All this had happened in only a few seconds. The remaining Gontas hadn’t been expecting to be attacked. Their surprise combined with the confined space to render them helpless, but only for the moment. Already, rifles and launchers were clicking around to train on Alice. In a strategically placed mirror mounted on the controls, she could see Gavin behind her. The weapons were trained on him, too. A strange calm descended over her, as if she were sinking into a bath of ice water that sent all emotion into hibernation. Moving with care and deliberation, she made the mechanical scoop up the squawking fat Gonta in one metallic hand.
“You don’t want the circus,” Alice said into the mechanical’s speaking tube. Her voice boomed against the high gray buildings on either side of the street. “You want us. Gavin and me.”
“We will destroy you!” said one of the Cossacks. Alice couldn’t tell which, but she supposed it didn’t matter, when they spoke with one voice.
“Not today. Back up or I’ll kill him.”
“You risked your life to save dying children. You would not kill helpless man.”

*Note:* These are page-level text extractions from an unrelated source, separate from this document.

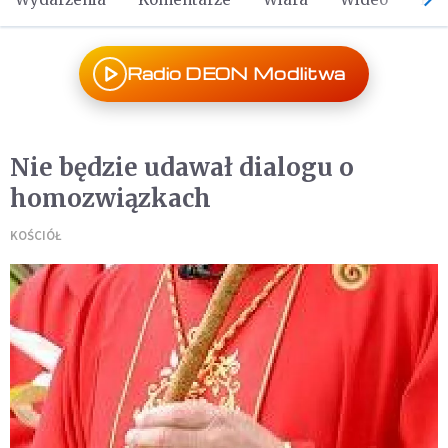
Radio DEON Modlitwa
Nie będzie udawał dialogu o
homozwiązkach
KOŚCIÓŁ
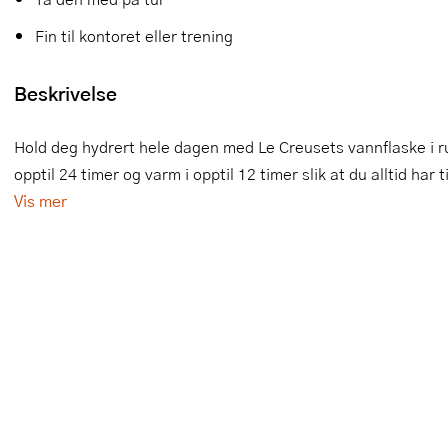
Slikkepotter
Melkeskummere
Morter
Vifter
Fin til kontoret eller trening
Springformer
Popcornmaskiner
Målebeger og måleskje
Beskrivelse
Sprøyteposer og tipper
Riskoker
Nøtteknekkere
Hold deg hydrert hele dagen med Le Creusets vannflaske i rust
Øvrig bakeutstyr
Sous vide
Oljeflaske og dressingflaske
opptil 24 timer og varm i opptil 12 timer slik at du alltid har ti
Vis mer
Stavmiksere
Pastamaskiner
Steketakker
Perkulator
Toastjern og bordgrill
Pizzahjul
Vaffeljern
Pizzaspader
Vakuumpakker
Pizzastein og pizzastål
Vannkokere
Potetmoser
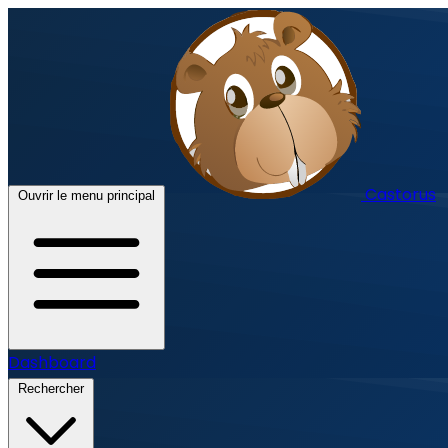
Castorus
Ouvrir le menu principal
Dashboard
Rechercher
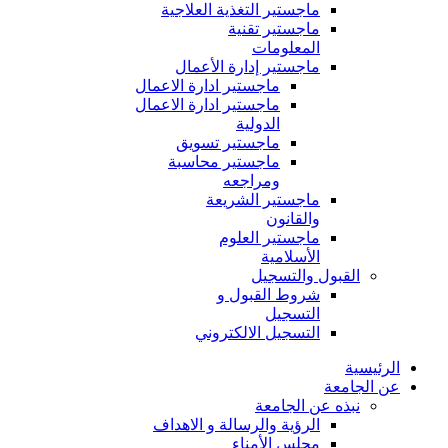
ماجستير التغذية العلاجية
ماجستير تقنية
المعلومات
ماجستير إدارة الأعمال
ماجستير ادارة الاعمال
ماجستير ادارة الاعمال
الدولية
ماجستير تسويق
ماجستير محاسبة
ومراجعه
ماجستير الشريعة
والقانون
ماجستير العلوم
الأسلامية
القبول والتسجيل
شروط القبول و
التسجيل
التسجيل الالكتروني
الرئيسية
عن الجامعة
نبذه عن الجامعة
الرؤية والرسالة و الاهداف
مجلس الأمناء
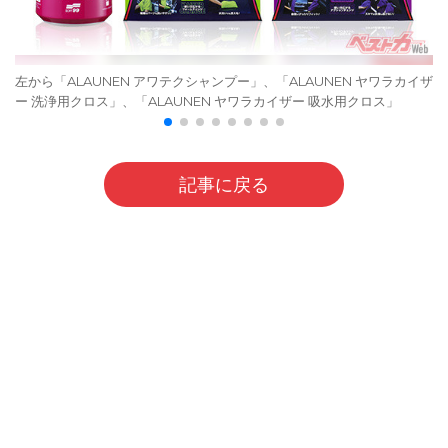
左から「ALAUNEN アワテクシャンプー」、「ALAUNEN ヤワラカイザ
ー 洗浄用クロス」、「ALAUNEN ヤワラカイザー 吸水用クロス」
記事に戻る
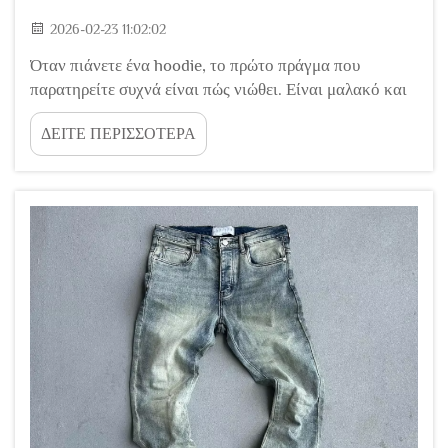
2026-02-23 11:02:02
Όταν πιάνετε ένα hoodie, το πρώτο πράγμα που
παρατηρείτε συχνά είναι πώς νιώθει. Είναι μαλακό και
πυκνό στο δέρμα σας; Ή είναι λείο και πιο δομημένο;
ΔΕΙΤΕ ΠΕΡΙΣΣΟΤΕΡΑ
Και όταν το φοράτε σε ένα δροσερό μέρα, ανακαλύπτετε
γρήγορα πόσο ζεστό σας κρατά. Το μυστικό...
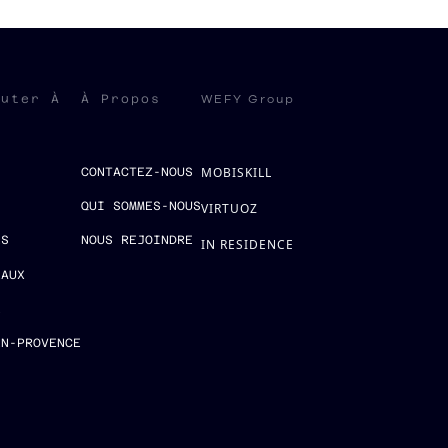
WEFY Group
ruter À
À Propos
MOBISKILL
S
CONTACTEZ-NOUS
QUI SOMMES-NOUS
VIRTUOZ
ES
NOUS REJOINDRE
IN RESIDENCE
EAUX
E
EN-PROVENCE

That stymied Alice. The Cossack was right. She loathed the filthy Gonta-Zalizniak family, but the thought of crushing one of them in her hands, even mechanical hands, only brought up sickening memories of the dead girl. The weapons whined with power.
“Alice!” Gavin called behind her. “Duck!”
Immediately Alice dropped the mechanical into a crouch. Something flew over her head, but instead of striking any of the mechanicals, the object hit one of the nearby buildings. The thing exploded. Smoke and the sharp smell of gunpowder enveloped Alice, and Click hissed on the bench next to her. The building leaned precariously, then toppled into the street with rocky thunder. It was higher than the street was wide, so it smashed into the building across from it, creating a diagonal barrier. Alice felt the concussion thud against her very bones, and she was suddenly glad that the people had fled the surrounding structures.
The ruined building effectively blocked the street between Alice and the rest of the Cossacks and, incidentally, prevented both sides from firing at each other. Alice dropped the fat Gonta, who yelped and hobbled away on a sprained ankle.
“If you want us, come and get us,” Gavin’s voice taunted.
Alice took the cue. She and Gavin both turned their mechanicals and ran with the faint howls of Cossack outrage following behind.